Extracted page text data:
========

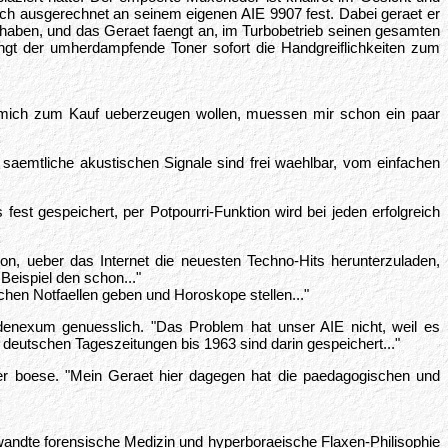
sich ausgerechnet an seinem eigenen AIE 9907 fest. Dabei geraet er
 haben, und das Geraet faengt an, im Turbobetrieb seinen gesamten
ngt der umherdampfende Toner sofort die Handgreiflichkeiten zum
e mich zum Kauf ueberzeugen wollen, muessen mir schon ein paar
saemtliche akustischen Signale sind frei waehlbar, vom einfachen
st gespeichert, per Potpourri-Funktion wird bei jeden erfolgreich
ion, ueber das Internet die neuesten Techno-Hits herunterzuladen,
Beispiel den schon..."
chen Notfaellen geben und Horoskope stellen..."
denexum genuesslich. "Das Problem hat unser AIE nicht, weil es
eutschen Tageszeitungen bis 1963 sind darin gespeichert..."
r boese. "Mein Geraet hier dagegen hat die paedagogischen und
gewandte forensische Medizin und hyperboraeische Flaxen-Philisophie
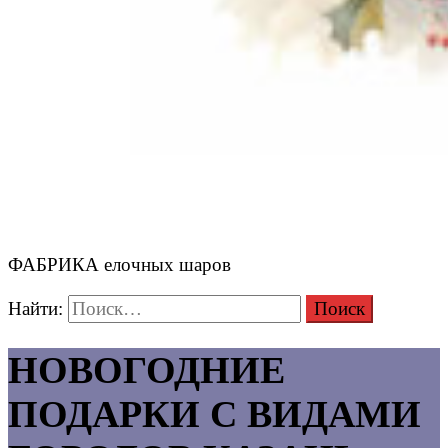
ФАБРИКА елочных шаров
Найти:
НОВОГОДНИЕ
ПОДАРКИ С ВИДАМИ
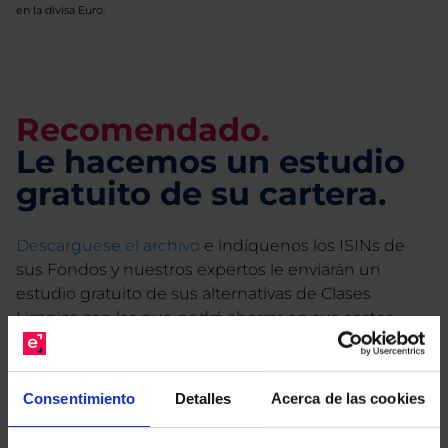
en la divisa Euro.
Recomendado.
Le hacemos un estudio
gratuito de su cartera.
Descárguese el archivo
e indíquenos los ISINs de
sus Fondos y nuestros expertos le enviarán un
estudio gratuito de sus alternativas de Clases
Limpias con las que podrá ahorrar en sus costes.
Consentimiento
Detalles
Acerca de las cookies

========

_EXERCISE GOAL:_
In the data above, which lines include "sind"? Return those lines.

_ANSWER TO THIS EXERCISE:_
saemtliche akustischen Signale sind frei waehlbar, vom einfachen
eutschen Tageszeitungen bis 1963 sind darin gespeichert..."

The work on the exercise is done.